**Material to process**
------------------------
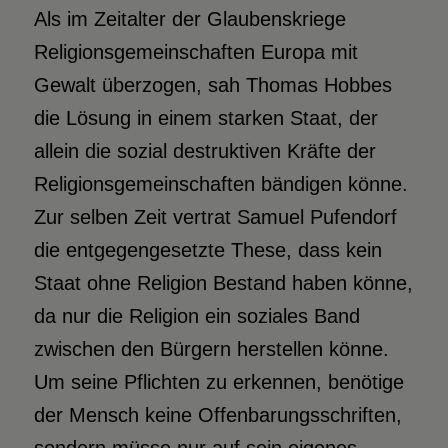
Als im Zeitalter der Glaubenskriege
Religionsgemeinschaften Europa mit
Gewalt überzogen, sah Thomas Hobbes
die Lösung in einem starken Staat, der
allein die sozial destruktiven Kräfte der
Religionsgemeinschaften bändigen könne.
Zur selben Zeit vertrat Samuel Pufendorf
die entgegengesetzte These, dass kein
Staat ohne Religion Bestand haben könne,
da nur die Religion ein soziales Band
zwischen den Bürgern herstellen könne.
Um seine Pflichten zu erkennen, benötige
der Mensch keine Offenbarungsschriften,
------------------------
**Task directions**
Using the listing above, return all lines where the word "Religionsgemeinschaften" occurs.

**Written solution**
Religionsgemeinschaften Europa mit
Religionsgemeinschaften bändigen könne.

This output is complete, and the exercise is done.